Gemeindeversammlung

Ängste wegen Grossprojekten

Unbestritten: Der Verkauf der Landparzelle im Gebiet des ehemaligen Knabenheims in Oberbipp. (knr)

Oberbipp Projekte

Unbestritten: Der Verkauf der Landparzelle im Gebiet des ehemaligen Knabenheims in Oberbipp. (knr)

Die Bevölkerung von Oberbipp ist verunsichert. An der Gemeindeversammlung kamen Ängste wegen der geplanten Grossprojekte der Sauerkrautfabrik Schöni AG und der Volg AG auf. Der Gemeinderat verspricht eine detaillierte Orientierung.

Kurt Nützi

Das einzige Geschäft - der Verkauf einer Landparzelle für ein Einfamilienhaus im Gebiet des ehemaligen Knabenheims an ein junges Paar - war an der Gemeindeversammlung in Oberbipp unbestritten. Mehr Interesse zeigten die 80 (von 1102) Stimmberechtigten am Traktandum «Verschiedenes». Dort hofften sie, mehr über die zwei südlich der Oberbipper Umfahrungsstrasse geplanten Grossprojekte der Schöni AG im Gebiet «Santichlaus» und der Volg AG zu erfahren.

Vom Grossaufmarsch wurden Gemeindepräsident Rudolf Bieri (SVP) und seine Ratskollegen überrascht. Anstatt - wie üblich - in der Mehrzweckhalle fand die Gemeindeversammlung nämlich im Vereinszimmer im Gemeindehaus statt.

Der Gemeindepräsident informierte über den geplanten Frischdienst Oberbipp der Volg AG im Cholbenmoos. Von Oberbipp aus würden 350 Dorfläden täglich mit Frischprodukten wie Milch, Käse, Eier, Gemüse und Früchte bedient, sagte er. 150 Arbeitsplätze würden im Verteilerzenter entstehen.
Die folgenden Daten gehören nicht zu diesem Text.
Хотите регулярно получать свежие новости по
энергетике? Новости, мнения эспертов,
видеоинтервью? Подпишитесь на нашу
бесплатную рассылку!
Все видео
Ein Verkehrsaufkommen von maximal 50 Lastwagen pro Tag entstünde. Der Gemeinderat besuchte kürzlich in Winterthur ein ähnliches Verteilerzentrum, um sich einen Einblick in das zu Erwartende zu erhalten.
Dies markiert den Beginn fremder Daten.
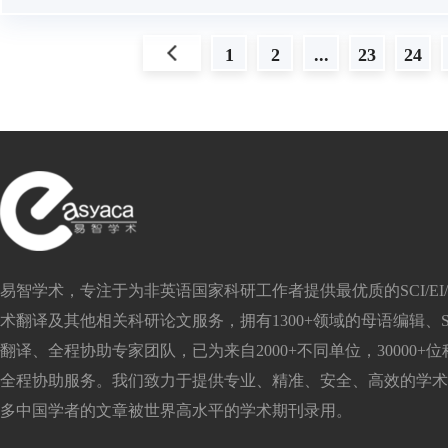
上一页
1
2
...
23
24
易智学术，专注于为非英语国家科研工作者提供最优质的SCI/EI/S
术翻译及其他相关科研论文服务，拥有1300+领域的母语编辑、SC
翻译、全程协助专家团队，已为来自2000+不同单位，30000+
全程协助服务。我们致力于提供专业、精准、安全、高效的学术
多中国学者的文章被世界高水平的学术期刊录用。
Orientierung wird versprochen

Kritischere Voten wurden zum bedeutend grösseren Schöni-Projekt geäussert. Roland Engeler befürchtet, dass Oberbipp durch das Grossprojekt seinen ländlichen Charakter verliert. Er und Altgemeindepräsident Fritz Obi forderten eine lückenlose Orientierung über das Gross-projekt und ein mehrere Monate dauerndes Mitwirkungsverfahren. Arthur Mätzener verlangte eine ausserordentliche Orientierungsversammlung vor dem eigentlichen Mitwirkungsverfahren.
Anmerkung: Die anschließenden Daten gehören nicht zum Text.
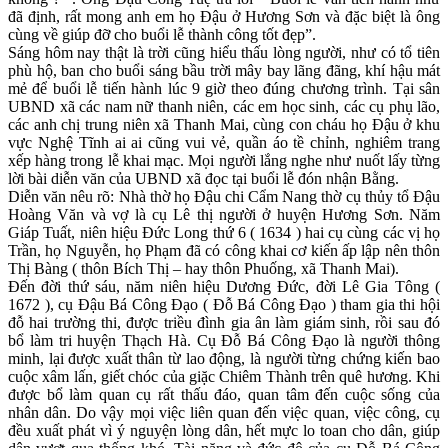
đã định, rất mong anh em họ Đậu ở Hương Sơn và đặc biệt là ông
cùng về giúp đỡ cho buổi lễ thành công tốt đẹp”.
Sáng hôm nay thật là trời cũng hiểu thấu lòng người, như có tổ tiên
phù hộ, ban cho buổi sáng bầu trời mây bay lãng đãng, khí hậu mát
mẻ để buổi lễ tiến hành lúc 9 giờ theo đúng chương trình. Tại sân
UBND xã các nam nữ thanh niên, các em học sinh, các cụ phụ lão,
các anh chị trung niên xã Thanh Mai, cùng con cháu họ Đậu ở khu
vực Nghệ Tĩnh ai ai cũng vui vẻ, quần áo tề chỉnh, nghiêm trang
xếp hàng trong lễ khai mạc. Mọi người lắng nghe như nuốt lấy từng
lời bài diễn văn của UBND xã đọc tại buổi lễ đón nhận Bằng.
Diễn văn nêu rõ: Nhà thờ họ Đậu chi Cẩm Nang thờ cụ thủy tổ Đậu
Hoàng Văn và vợ là cụ Lê thị người ở huyện Hương Sơn. Năm
Giáp Tuất, niên hiệu Đức Long thứ 6 ( 1634 ) hai cụ cùng các vị họ
Trần, họ Nguyễn, họ Phạm đã có công khai cơ kiến ấp lập nên thôn
Thị Bàng ( thôn Bích Thị – hay thôn Phuống, xã Thanh Mai).
Đến đời thứ sáu, năm niên hiệu Dương Đức, đời Lê Gia Tông (
1672 ), cụ Đậu Bá Công Đạo ( Đỗ Bá Công Đạo ) tham gia thi hội
đỗ hai trường thi, được triều đình gia ân làm giám sinh, rồi sau đó
bổ làm tri huyện Thạch Hà. Cụ Đỗ Bá Công Đạo là người thông
minh, lại được xuất thân từ lao động, là người từng chứng kiến bao
cuộc xâm lấn, giết chóc của giặc Chiêm Thành trên quê hương. Khi
được bổ làm quan cụ rất thấu đáo, quan tâm đến cuộc sống của
nhân dân. Do vậy mọi việc liên quan đến việc quan, việc công, cụ
đều xuất phát vì ý nguyện lòng dân, hết mực lo toan cho dân, giúp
Rudolf Bieri wehrte sich für den eingeschlagenen Weg des Gemeinderates: «Wir treten erst an die Öffentlichkeit, wenn die Schöni AG ein uns überzeugendes Projekt vorlegt. Danach muss dieses dem Amt für Gemeinden und Raumordnung - dem AGR - in Bern mitsamt den Mitwirkungsbegehren der Oberbipper Bevölkerung vorgelegt werden.» Zuletzt könne der Souverän zur Umzonung und zum Verkauf ja oder nein sagen. Der Antrag wurde daraufhin zurückgezogen.

Walter Ischi, Präsident der Oberbipper FDP, forderte die 80 Stimmberechtigten auf: «Lasst den Gemeinderat in Ruhe arbeiten.» Arthur Mätzener beschloss die von Ängsten dominierte Diskussion: «Vergesst beim Planen die Lebensqualität der Oberbipper nicht.»

Die Volg AG würde das ganze Grundstück im Cholbenmoos für 130 Franken pro Quadratmeter kaufen und die gesamten Erschliessungskosten selber tragen. Bieri zum Volg-Projekt: «Es bringt uns steuerliche Vorteile und ist positiv für unsere Mehrwertabschöpfung. Der einzige Nachteil ist, dass Landwirtschaftsland verschwindet.»